Calm Player: Intuitive Controls & Effective Constraints

In the player, clean, uncluttered design shows the user essential information: the name of the meditation, a countdown timer, stop/pause controls, and immediate feedback by way of a green circle that progressively grows as the meditation plays. This feedback bridges the gulf of evaluation. For instance, if a user sees that the timer is counting down and the progress circle is filling, but yet they are not hearing the recording, they can eliminate potential reasons for the issue, and check their volume and device settings. To this end, the volume bar on the bottom has clear and intuitive mapping – right to increase, and left to reduce. Lastly, if a user tries to leave before the end of the playback, a dialog box asks whether the user really meant to leave the meditation – a physical constraint designed to eliminate unintentional actions.

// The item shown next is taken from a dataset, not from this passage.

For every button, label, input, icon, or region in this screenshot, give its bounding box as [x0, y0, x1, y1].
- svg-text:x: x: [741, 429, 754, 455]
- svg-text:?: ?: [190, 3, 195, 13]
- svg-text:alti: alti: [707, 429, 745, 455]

Calm Meditation Menus: Exploratory Seeking or Bust

The user enters the meditation menu using the “+” / “meditate” signifier on the home screen. They encounter a scrollbar of themes with which to sort Calm’s library, with even more colorful, descriptive tiles beneath signifying unique programs. When a user selects a theme from the scrollbar, it immediately highlights in purple, providing instantenous feedback to show the selection was made. The ‘X’ signifiers on the top-right of each screen allow a user to escape the current screen at any time, promoting a comforting feeling of control.

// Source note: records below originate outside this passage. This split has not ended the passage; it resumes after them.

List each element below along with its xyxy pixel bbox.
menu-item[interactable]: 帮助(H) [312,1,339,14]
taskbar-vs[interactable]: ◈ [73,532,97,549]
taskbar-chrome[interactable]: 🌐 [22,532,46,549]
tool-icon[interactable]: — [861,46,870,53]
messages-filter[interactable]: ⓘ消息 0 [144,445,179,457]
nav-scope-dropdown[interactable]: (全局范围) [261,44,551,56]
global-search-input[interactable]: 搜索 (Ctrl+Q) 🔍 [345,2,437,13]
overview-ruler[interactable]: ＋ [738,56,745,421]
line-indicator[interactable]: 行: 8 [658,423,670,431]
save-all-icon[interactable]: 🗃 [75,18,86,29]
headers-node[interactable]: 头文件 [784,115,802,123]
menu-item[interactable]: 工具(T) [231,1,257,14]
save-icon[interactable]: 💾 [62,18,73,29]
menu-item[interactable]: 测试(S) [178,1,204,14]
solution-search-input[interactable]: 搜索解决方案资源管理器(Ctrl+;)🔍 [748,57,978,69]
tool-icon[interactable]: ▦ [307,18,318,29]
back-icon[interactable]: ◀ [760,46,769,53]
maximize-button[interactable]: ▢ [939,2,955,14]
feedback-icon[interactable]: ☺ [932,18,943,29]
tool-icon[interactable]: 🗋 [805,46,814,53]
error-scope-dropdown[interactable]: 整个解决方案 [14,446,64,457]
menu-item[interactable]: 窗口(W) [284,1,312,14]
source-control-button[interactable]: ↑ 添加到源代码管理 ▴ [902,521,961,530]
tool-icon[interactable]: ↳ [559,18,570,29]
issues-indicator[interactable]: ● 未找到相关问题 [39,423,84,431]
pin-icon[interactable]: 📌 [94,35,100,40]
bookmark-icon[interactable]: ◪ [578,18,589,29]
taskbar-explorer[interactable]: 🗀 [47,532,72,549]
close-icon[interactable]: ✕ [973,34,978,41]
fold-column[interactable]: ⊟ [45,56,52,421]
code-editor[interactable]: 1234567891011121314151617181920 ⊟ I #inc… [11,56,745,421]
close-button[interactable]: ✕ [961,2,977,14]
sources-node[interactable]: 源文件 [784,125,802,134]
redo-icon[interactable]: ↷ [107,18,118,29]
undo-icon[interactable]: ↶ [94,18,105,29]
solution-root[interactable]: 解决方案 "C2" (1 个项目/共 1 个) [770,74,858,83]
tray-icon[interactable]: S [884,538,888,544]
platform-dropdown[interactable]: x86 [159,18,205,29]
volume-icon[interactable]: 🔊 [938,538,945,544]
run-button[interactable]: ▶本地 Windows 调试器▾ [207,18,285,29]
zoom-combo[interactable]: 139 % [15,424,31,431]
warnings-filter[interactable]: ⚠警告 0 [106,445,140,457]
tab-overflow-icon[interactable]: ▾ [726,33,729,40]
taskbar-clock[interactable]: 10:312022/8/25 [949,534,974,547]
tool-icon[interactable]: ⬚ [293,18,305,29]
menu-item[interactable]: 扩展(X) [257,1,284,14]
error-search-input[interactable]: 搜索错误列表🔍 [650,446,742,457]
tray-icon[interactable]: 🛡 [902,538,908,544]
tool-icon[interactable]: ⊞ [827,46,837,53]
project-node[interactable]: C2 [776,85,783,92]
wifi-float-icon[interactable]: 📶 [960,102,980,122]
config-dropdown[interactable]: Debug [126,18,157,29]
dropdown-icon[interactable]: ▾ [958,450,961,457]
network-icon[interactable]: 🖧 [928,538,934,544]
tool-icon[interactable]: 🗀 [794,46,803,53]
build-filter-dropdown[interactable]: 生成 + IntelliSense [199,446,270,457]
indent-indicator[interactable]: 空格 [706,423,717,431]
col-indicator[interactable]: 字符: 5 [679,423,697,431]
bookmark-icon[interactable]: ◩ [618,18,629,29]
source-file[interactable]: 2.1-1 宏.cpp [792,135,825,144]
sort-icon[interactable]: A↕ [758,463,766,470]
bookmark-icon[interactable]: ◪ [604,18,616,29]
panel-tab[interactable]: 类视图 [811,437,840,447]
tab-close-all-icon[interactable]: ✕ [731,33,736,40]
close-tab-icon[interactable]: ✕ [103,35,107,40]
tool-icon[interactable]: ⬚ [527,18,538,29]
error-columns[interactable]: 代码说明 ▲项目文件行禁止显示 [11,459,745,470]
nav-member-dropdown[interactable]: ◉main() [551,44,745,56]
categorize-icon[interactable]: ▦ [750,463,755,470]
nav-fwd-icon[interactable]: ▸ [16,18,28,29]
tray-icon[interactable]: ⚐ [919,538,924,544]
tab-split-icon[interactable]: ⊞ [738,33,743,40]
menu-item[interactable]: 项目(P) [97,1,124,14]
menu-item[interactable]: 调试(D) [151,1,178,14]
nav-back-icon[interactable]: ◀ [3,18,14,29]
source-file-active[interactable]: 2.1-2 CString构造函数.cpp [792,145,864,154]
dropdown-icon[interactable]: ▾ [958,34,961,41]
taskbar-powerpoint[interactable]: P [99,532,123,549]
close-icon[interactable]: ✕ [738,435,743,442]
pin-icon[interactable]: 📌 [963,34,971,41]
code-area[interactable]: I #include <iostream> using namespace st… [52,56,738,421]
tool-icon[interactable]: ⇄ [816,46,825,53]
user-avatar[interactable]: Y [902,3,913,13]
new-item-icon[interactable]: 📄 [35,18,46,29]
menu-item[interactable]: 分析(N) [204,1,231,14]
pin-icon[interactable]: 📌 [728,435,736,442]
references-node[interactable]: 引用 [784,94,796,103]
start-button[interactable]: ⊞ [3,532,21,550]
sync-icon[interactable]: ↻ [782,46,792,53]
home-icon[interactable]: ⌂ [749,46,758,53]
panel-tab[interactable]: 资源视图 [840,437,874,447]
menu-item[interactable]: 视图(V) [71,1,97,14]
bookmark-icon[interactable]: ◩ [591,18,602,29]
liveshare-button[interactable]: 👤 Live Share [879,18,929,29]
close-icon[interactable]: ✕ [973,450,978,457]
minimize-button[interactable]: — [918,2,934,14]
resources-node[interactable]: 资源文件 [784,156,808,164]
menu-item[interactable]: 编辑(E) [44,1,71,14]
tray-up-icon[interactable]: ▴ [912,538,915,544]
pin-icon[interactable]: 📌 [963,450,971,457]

When a program tile is finally selected, such as “21 Days of Calm,” the play button signifier is most prevalent, providing great understandability for how to begin. A great example of signifiers working in tandem with mapping are the numbers of days in the program. These are listed horizontally, and begin at a left-indent on the screen, suggesting that the user can scroll right in sequence to see future days, or left to see previous days. Lastly, the currently viewed day provides feedback by way of a white bubble around the current day, providing feedback to the user and an immediate understanding of what day they’re viewing.

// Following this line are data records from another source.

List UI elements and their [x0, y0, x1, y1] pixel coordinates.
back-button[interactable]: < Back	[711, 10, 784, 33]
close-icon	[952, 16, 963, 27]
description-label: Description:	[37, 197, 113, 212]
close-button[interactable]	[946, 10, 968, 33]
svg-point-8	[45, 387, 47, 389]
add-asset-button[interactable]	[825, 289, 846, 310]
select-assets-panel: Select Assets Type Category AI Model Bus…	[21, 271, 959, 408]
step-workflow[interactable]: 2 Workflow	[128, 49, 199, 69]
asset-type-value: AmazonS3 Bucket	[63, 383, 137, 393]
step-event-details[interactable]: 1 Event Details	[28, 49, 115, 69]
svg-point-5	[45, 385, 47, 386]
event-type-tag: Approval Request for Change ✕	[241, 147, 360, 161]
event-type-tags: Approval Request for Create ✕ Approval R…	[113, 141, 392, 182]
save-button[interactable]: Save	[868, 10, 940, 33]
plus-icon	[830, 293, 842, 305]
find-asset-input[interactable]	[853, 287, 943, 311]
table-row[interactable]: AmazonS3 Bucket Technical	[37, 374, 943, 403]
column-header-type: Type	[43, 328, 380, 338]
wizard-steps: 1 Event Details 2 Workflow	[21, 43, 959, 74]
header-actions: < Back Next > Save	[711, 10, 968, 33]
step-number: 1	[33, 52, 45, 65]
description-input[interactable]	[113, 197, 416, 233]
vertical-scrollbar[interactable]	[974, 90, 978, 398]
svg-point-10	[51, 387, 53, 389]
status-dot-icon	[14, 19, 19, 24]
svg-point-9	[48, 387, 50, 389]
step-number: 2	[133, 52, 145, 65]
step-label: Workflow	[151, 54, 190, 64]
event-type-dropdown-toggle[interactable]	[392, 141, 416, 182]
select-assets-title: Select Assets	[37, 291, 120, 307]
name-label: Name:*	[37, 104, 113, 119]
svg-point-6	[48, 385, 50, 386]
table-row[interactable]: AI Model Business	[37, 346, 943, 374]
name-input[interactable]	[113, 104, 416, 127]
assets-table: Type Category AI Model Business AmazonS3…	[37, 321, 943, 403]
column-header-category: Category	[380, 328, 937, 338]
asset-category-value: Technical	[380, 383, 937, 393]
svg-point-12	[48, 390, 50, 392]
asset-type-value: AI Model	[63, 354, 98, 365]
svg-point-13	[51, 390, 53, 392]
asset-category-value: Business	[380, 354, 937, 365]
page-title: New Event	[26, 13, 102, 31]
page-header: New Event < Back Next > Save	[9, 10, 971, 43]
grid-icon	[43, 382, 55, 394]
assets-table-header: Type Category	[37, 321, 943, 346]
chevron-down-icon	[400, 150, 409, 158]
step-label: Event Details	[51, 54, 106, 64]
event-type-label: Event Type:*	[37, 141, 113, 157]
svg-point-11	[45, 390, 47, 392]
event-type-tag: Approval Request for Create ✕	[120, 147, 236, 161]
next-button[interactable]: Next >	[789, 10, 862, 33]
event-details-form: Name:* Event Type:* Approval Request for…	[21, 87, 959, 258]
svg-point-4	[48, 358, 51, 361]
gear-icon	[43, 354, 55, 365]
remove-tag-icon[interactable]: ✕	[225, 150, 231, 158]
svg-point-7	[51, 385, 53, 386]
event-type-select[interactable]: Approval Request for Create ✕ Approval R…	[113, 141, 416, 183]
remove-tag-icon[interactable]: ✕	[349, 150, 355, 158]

Potential Issue & Recommendation:

While the meditation menu’s design supports users who prefer exploration, it does not accommodate other information behaviors. Without a search bar in the meditation menu, it is possible that a gulf of execution could occur if a user prefers to search for a theme by keyword instead of exploration.

A recommendation for implementing this feature is below, in Figure 4, from a competing app called Simple Habit. While Simple Habit’s color theme is perhaps too muted, it places search at the top for discoverability, and even includes potential search ideas.

The Consensus

Calm’s brilliant design manifests itself in four key ways:

  1. Limited knowledge in the head needed
  2. Uncluttered, clear layout of signifiers
  3. Understandable signifiers throughout that eliminate gulfs of execution
  4. Frequent and visible feedback that eliminate gulfs of evaluation

Adding a search bar to the meditation menu would go the extra distance to ensure users with varying information behaviors are accommodated, avoiding any potential gulf of execution. Nonetheless, it is clear to see why Calm is such a beloved app.